Speaker
Description
Europa hosts a periodically changing plasma interaction driven by the spatial variations of Jupiter's magnetic field and magnetospheric plasma. We have developed a multi-fluid magnetohydrodynamic (MHD) model for the plasma interaction to investigate its response to these magnetic field and plasma variations at Europa's orbit. The model solves the multi-fluid MHD equations for electrons and three ion fluids (magnetospheric O+ as well as O+ and O+2 of ionospheric origin) while incorporating sources and losses in the fluid equations due to ionization, recombination, charge exchange and other relevant collisional effects. We first verify the accuracy of our model's representation of the plasma interaction by simulating the Galileo E4 flyby using input parameters constrained by the Galileo MAG and PLS observations. Our model produces 3D magnetic field and plasma bulk parameters that agree with and provide context for the E4 flyby observations.

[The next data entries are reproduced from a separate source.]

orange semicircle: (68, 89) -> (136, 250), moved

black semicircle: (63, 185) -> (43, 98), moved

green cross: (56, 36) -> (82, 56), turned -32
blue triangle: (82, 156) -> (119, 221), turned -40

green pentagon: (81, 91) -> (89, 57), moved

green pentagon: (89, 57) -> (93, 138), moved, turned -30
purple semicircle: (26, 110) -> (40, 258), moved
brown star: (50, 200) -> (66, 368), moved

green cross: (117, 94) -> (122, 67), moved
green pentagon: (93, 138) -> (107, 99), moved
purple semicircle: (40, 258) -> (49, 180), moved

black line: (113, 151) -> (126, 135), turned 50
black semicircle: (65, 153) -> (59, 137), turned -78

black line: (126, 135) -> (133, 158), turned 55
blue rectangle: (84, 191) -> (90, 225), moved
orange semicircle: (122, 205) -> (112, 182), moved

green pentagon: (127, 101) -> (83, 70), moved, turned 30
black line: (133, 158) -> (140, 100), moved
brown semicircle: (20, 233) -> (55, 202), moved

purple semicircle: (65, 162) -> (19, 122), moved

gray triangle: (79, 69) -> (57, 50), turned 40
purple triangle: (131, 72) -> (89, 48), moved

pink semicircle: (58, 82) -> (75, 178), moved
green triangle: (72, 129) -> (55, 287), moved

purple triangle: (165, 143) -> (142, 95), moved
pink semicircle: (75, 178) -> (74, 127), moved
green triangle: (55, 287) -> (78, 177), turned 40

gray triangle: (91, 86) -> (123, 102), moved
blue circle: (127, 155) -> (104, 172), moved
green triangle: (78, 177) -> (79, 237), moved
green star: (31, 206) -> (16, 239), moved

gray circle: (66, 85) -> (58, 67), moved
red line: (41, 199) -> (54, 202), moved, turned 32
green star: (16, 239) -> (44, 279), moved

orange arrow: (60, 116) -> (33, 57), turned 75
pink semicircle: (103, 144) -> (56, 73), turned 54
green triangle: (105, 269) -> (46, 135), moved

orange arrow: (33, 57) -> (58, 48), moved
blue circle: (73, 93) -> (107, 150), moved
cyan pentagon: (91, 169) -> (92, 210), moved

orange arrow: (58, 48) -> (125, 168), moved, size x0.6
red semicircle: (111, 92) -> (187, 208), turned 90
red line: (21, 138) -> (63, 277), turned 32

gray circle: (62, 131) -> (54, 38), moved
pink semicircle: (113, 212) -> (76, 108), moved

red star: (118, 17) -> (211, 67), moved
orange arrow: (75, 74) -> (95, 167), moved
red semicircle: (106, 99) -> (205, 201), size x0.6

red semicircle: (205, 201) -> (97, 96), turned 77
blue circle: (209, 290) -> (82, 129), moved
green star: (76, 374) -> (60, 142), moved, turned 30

We next present the results of a parameter study of Europa's plasma interaction at three different S-III longitudes within the magnetosphere, for three different global magnetospheric states, comprising 9 steady-state simulations in total. We describe how the self-consistently generated ionosphere varies in response to the external plasma, and we show how the relative strengths of the magnetospheric plasma versus Europa’s ionosphere control Europa's interaction with Jupiter's magnetosphere.